Our poor state is $14 billion plus now in the red, and the Governator has promised no new taxes, wise inasmuch as our sales and income taxes are already among the highest in the country. The University of California system is panicking and sending out emails to us alums, to march en masse on Sacramento for redress!

But lost in the furor is any self-reflection, such as why would UC Davis recently pay John Edwards, multimillionaire trial lawyer, $50,000 plus to give a brief lecture on poverty? Such questions are never answered, much less raised, since the problem is always framed as a matter of a shortage of income, never a surfeit of unnecessary expenditure.


We in California, given the past budget implosions, know the script to follow. We expect that police, fire, prisons, parks etc will be threatened with cut-backs and closure while the state-funded "Center for this" and the "Department of that" will remain untouched, since cutting the essential while protecting the politically-correct superfluous is the only way to scare the voter and achieve higher taxes.

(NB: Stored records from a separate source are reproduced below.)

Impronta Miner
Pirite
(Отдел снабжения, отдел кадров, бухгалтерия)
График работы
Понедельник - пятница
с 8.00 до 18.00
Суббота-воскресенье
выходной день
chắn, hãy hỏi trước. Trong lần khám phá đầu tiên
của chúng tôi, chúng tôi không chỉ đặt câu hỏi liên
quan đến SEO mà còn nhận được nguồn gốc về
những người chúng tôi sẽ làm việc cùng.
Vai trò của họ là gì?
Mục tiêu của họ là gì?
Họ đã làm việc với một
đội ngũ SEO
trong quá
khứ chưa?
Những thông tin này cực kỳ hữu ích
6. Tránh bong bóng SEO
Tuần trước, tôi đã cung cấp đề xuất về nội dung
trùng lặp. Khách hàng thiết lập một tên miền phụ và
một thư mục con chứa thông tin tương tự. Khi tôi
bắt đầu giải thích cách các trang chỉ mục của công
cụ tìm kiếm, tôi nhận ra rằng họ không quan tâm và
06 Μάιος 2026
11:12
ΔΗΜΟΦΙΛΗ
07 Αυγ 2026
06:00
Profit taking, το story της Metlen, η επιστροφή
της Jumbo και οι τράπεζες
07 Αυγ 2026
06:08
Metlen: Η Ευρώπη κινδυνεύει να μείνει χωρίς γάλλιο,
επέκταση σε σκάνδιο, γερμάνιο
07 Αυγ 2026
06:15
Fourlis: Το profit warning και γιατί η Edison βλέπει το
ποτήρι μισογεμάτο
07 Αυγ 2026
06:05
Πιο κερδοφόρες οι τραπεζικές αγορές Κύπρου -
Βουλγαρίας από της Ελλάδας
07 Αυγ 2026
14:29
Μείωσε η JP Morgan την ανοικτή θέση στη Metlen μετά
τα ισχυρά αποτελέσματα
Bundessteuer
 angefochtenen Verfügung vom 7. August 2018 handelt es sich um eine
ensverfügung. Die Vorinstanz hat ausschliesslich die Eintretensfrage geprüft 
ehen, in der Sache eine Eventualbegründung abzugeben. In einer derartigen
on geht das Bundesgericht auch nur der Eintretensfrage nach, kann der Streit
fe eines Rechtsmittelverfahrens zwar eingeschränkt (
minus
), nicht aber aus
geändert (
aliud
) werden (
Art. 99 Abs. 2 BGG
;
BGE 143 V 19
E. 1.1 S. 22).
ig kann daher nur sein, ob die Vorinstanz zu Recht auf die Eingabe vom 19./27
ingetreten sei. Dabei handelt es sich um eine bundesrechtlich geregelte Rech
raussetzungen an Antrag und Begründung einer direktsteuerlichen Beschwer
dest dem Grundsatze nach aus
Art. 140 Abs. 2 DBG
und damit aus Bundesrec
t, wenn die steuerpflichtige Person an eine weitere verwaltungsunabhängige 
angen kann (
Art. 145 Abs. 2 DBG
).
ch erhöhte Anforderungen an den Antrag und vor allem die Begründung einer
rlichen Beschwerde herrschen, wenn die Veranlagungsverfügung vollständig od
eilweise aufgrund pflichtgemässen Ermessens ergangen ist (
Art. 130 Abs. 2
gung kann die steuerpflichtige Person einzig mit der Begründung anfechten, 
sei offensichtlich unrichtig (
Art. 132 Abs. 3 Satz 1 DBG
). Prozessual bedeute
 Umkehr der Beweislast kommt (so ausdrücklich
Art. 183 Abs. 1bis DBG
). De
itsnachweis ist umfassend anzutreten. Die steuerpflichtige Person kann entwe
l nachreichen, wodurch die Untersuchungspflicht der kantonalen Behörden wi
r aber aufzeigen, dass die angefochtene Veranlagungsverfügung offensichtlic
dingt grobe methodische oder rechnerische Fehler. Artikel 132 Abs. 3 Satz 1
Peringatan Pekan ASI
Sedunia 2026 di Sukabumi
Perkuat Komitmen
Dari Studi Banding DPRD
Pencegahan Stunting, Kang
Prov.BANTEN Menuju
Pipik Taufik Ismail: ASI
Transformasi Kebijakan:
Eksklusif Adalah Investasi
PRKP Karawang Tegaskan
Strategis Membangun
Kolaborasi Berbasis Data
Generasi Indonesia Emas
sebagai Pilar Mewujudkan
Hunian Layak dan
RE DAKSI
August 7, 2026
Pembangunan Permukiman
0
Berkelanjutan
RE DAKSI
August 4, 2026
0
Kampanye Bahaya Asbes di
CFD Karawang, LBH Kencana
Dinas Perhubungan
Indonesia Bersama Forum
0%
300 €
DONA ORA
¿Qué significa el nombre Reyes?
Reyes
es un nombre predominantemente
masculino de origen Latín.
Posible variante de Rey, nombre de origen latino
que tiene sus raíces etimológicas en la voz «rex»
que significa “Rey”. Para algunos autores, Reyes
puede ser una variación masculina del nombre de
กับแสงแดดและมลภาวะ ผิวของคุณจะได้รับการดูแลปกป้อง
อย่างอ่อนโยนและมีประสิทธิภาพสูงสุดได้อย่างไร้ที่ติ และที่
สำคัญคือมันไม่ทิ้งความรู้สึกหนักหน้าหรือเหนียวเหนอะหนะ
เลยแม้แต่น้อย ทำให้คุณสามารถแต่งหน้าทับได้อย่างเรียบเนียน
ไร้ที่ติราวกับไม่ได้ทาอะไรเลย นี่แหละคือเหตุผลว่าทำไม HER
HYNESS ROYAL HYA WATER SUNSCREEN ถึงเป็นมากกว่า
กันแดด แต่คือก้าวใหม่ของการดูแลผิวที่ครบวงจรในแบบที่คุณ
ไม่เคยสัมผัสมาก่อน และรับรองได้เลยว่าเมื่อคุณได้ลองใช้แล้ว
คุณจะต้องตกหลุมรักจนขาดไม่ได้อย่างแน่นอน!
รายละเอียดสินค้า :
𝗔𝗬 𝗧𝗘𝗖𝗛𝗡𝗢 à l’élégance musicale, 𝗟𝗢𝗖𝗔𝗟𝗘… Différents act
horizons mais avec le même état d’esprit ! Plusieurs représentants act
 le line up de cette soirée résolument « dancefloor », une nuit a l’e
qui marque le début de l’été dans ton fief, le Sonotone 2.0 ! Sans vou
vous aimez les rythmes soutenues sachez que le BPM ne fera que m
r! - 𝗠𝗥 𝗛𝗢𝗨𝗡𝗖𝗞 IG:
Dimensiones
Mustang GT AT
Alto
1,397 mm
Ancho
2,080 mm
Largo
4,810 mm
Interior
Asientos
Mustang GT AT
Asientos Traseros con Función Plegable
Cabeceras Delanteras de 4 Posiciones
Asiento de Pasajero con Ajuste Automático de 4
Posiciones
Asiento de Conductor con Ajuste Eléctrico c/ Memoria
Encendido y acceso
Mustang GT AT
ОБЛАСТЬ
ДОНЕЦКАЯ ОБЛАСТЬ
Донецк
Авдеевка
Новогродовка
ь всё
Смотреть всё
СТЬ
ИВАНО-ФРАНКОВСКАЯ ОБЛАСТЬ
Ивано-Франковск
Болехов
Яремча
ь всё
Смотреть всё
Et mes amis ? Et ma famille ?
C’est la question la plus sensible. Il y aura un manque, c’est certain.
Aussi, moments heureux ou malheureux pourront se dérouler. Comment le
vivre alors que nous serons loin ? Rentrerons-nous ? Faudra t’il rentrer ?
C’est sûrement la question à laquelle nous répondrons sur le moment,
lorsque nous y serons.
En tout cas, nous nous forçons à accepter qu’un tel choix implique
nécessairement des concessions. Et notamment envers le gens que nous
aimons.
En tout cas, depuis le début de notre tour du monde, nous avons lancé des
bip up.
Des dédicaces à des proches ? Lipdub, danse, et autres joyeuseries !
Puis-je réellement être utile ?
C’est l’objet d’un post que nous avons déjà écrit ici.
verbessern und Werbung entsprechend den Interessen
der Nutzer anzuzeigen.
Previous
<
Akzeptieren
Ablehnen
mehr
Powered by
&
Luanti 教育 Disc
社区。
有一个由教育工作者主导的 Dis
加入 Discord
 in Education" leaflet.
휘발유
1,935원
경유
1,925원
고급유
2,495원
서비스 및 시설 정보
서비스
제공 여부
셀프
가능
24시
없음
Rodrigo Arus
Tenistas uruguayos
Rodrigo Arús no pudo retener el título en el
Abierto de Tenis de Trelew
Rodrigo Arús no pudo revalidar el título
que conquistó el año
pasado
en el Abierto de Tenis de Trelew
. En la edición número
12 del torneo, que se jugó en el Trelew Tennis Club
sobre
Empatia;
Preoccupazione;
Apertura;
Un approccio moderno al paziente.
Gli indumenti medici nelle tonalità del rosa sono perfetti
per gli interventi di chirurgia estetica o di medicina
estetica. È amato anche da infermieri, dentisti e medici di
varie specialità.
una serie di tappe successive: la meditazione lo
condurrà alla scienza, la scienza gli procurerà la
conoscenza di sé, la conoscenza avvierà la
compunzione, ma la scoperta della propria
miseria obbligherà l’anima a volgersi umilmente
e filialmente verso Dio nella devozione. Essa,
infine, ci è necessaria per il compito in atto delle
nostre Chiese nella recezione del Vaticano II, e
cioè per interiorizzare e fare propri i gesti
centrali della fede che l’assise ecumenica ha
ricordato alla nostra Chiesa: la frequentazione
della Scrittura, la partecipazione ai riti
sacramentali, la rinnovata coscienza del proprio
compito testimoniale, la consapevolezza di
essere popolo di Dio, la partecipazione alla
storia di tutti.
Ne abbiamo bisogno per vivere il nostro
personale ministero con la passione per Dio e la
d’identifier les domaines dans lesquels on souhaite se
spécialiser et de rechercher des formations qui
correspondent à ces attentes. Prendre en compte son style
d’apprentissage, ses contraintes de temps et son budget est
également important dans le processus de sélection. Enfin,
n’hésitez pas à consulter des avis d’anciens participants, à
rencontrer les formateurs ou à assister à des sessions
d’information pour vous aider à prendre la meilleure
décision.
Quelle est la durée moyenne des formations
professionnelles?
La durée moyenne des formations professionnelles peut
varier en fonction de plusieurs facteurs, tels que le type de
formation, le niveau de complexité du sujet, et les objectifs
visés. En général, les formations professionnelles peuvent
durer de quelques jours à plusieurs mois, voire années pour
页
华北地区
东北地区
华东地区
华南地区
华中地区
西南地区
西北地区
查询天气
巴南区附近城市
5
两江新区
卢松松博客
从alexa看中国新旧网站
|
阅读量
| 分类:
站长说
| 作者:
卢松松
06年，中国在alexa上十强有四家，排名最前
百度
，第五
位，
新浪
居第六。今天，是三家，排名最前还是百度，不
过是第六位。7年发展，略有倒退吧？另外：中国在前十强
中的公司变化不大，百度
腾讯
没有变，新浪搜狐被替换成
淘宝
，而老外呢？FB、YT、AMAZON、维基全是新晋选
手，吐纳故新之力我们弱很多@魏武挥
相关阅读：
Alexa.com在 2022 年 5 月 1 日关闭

At some point we Californians should ask ourselves, how we inherited a state with near perfect weather, the world's richest agriculture, plentiful timber, minerals, and oil, two great ports at Los Angeles and Oakland, a natural tourist industry from Carmel to Yosemite, industries such as Silicon Valley, Hollywood, and aerospace—and serially managed to turn all of that into the nation's largest penal system, periodic near bankruptcy, and sky-high taxes.


I suspect that there can be no meaningful compromise in the capitol...not when Democrats in the legislature long to increase taxes and the Governor--for whatever it's worth--keeps saying he won't do such a thing as Hanson points out. So now what?

In the meantime, real estate continues to take it on the chin--the house next door has been on the market for over a year and the owner can't unload it even with a fire-sale sticker of $289,000.

I'm upside down to the tune of $30-$40K on mine, revenues are way down yr-to-yr at work and my income for '07 was down a cool 10% from '06 while the outlook for '08 is no better.

So yes, now what?

Thursday, January 03, 2008

Idealogical Purity and Iowa

Iowa goes Huckabee. If the GOP is serious about '08 this is where the madness ends.